*Problem description*
Collect each line of the records containing the string "holding".

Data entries
════════════════════
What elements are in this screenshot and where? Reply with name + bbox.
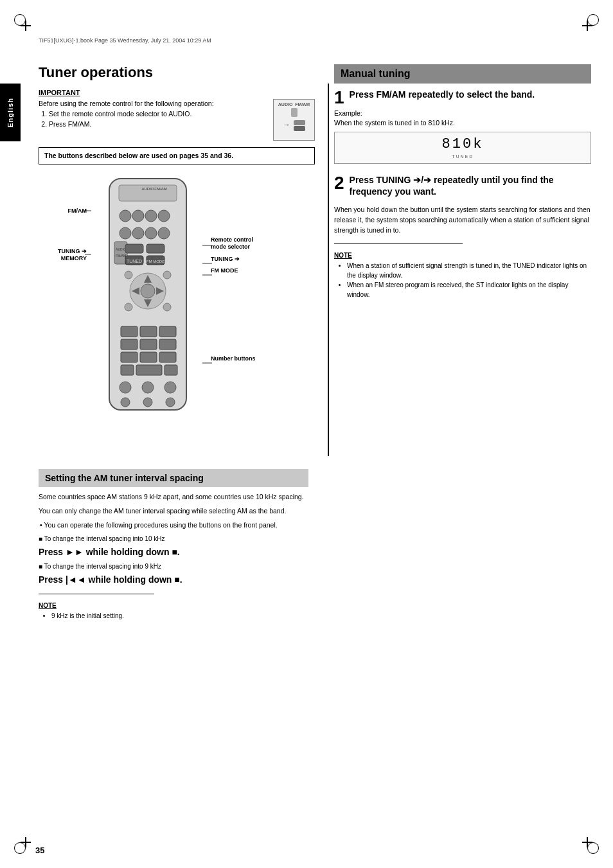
svg-rect-37 [121, 352, 138, 362]
svg-point-28 [163, 271, 171, 279]
svg-rect-16 [147, 244, 164, 253]
svg-point-29 [125, 303, 132, 311]
note-item-2: When an FM stereo program is received, t… [347, 280, 591, 299]
svg-rect-40 [121, 365, 134, 375]
label-fm-mode: FM MODE [211, 267, 275, 274]
crosshair-tl [19, 19, 32, 32]
note-item-1: When a station of sufficient signal stre… [347, 261, 591, 280]
svg-point-6 [145, 210, 157, 222]
line-number-buttons [202, 359, 214, 367]
svg-rect-39 [159, 352, 176, 362]
crosshair-tr [581, 19, 594, 32]
svg-point-27 [125, 271, 132, 279]
svg-point-8 [120, 227, 131, 239]
remote-diagram-container: AUDIO FM/AM AUDIO FM/AM TUNED FM MODE [39, 172, 283, 423]
svg-point-47 [143, 398, 152, 407]
svg-point-4 [120, 210, 131, 222]
svg-rect-41 [136, 365, 162, 375]
display-value: 810k [442, 136, 484, 152]
left-column: Tuner operations IMPORTANT Before using … [39, 64, 315, 423]
am-tuner-body2: You can only change the AM tuner interva… [39, 506, 308, 517]
step1-example-label: Example: [334, 109, 591, 117]
important-label: IMPORTANT [39, 89, 315, 96]
language-label: English [6, 98, 14, 128]
note-label-right: NOTE [334, 252, 591, 259]
label-tuning-plus: TUNING ➔ [211, 256, 275, 262]
svg-point-10 [145, 227, 157, 239]
important-text: Before using the remote control for the … [39, 99, 267, 129]
svg-rect-42 [164, 365, 177, 375]
line-fm-mode [202, 271, 214, 279]
svg-text:AUDIO: AUDIO [116, 247, 126, 251]
notice-box: The buttons described below are used on … [39, 147, 315, 164]
language-tab: English [0, 84, 21, 141]
display-sub: TUNED [342, 154, 583, 159]
step1-example-text: When the system is tuned in to 810 kHz. [334, 119, 591, 127]
svg-point-43 [120, 382, 131, 393]
am-tuner-title: Setting the AM tuner interval spacing [39, 469, 308, 487]
file-info: TIF51[UXUG]-1.book Page 35 Wednesday, Ju… [39, 37, 211, 44]
remote-svg: AUDIO FM/AM AUDIO FM/AM TUNED FM MODE [90, 172, 206, 416]
step1-number: 1 [334, 89, 344, 107]
press-10: Press ►► while holding down ■. [39, 546, 308, 559]
svg-point-9 [132, 227, 144, 239]
step2-number: 2 [334, 174, 344, 192]
important-section: IMPORTANT Before using the remote contro… [39, 89, 315, 141]
interval-10-label: To change the interval spacing into 10 k… [39, 535, 308, 542]
svg-rect-33 [159, 326, 176, 337]
svg-point-5 [132, 210, 144, 222]
svg-text:FM MODE: FM MODE [147, 260, 164, 263]
svg-rect-15 [125, 244, 143, 253]
page-number: 35 [35, 846, 44, 855]
important-step-1: Set the remote control mode selector to … [49, 109, 267, 120]
step2-heading: Press TUNING ➔/➔ repeatedly until you fi… [350, 174, 591, 197]
svg-point-45 [164, 382, 176, 393]
am-tuner-section: Setting the AM tuner interval spacing So… [39, 469, 308, 621]
am-tuner-bullet1: • You can operate the following procedur… [39, 520, 308, 531]
important-intro: Before using the remote control for the … [39, 99, 267, 109]
svg-rect-36 [159, 339, 176, 350]
label-remote-control: Remote controlmode selector [211, 236, 275, 251]
svg-point-30 [163, 303, 171, 311]
step2-body: When you hold down the button until the … [334, 205, 591, 235]
line-fm-am [39, 204, 93, 217]
svg-point-11 [158, 227, 170, 239]
note-divider-right [334, 244, 463, 244]
svg-text:FM/AM: FM/AM [116, 254, 126, 258]
svg-point-48 [166, 398, 175, 407]
svg-text:FM/AM: FM/AM [154, 187, 166, 191]
manual-tuning-title: Manual tuning [334, 64, 591, 84]
important-step-2: Press FM/AM. [49, 120, 267, 130]
svg-rect-31 [121, 326, 138, 337]
page-title: Tuner operations [39, 64, 315, 81]
column-divider [328, 84, 329, 456]
note-label-am: NOTE [39, 602, 308, 609]
svg-point-7 [158, 210, 170, 222]
step1-container: 1 Press FM/AM repeatedly to select the b… [334, 89, 591, 164]
svg-rect-34 [121, 339, 138, 350]
svg-point-46 [121, 398, 130, 407]
line-tuning-plus [202, 260, 214, 267]
svg-point-44 [142, 382, 154, 393]
small-remote-diagram: AUDIO FM/AM → [273, 99, 315, 141]
note-list-right: When a station of sufficient signal stre… [334, 261, 591, 299]
svg-rect-35 [140, 339, 157, 350]
note-divider [39, 594, 154, 594]
line-tuning-memory [39, 251, 93, 258]
line-remote-control [202, 242, 214, 249]
svg-point-22 [141, 284, 155, 298]
note-item-am: 9 kHz is the initial setting. [51, 611, 308, 621]
am-tuner-body1: Some countries space AM stations 9 kHz a… [39, 492, 308, 502]
crosshair-br [581, 836, 594, 849]
svg-rect-32 [140, 326, 157, 337]
right-column: Manual tuning 1 Press FM/AM repeatedly t… [334, 64, 591, 299]
svg-text:AUDIO: AUDIO [141, 187, 154, 191]
step1-heading: Press FM/AM repeatedly to select the ban… [350, 89, 535, 100]
display-box: 810k TUNED [334, 132, 591, 164]
step2-container: 2 Press TUNING ➔/➔ repeatedly until you … [334, 174, 591, 236]
interval-9-label: To change the interval spacing into 9 kH… [39, 563, 308, 570]
label-number-buttons: Number buttons [211, 355, 275, 362]
press-9: Press |◄◄ while holding down ■. [39, 574, 308, 587]
important-content: Before using the remote control for the … [39, 99, 315, 141]
svg-text:TUNED: TUNED [127, 259, 142, 263]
════════════════════
*Answer for this exercise*
press-10: Press ►► while holding down ■. [39, 546, 308, 559]
press-9: Press |◄◄ while holding down ■. [39, 574, 308, 587]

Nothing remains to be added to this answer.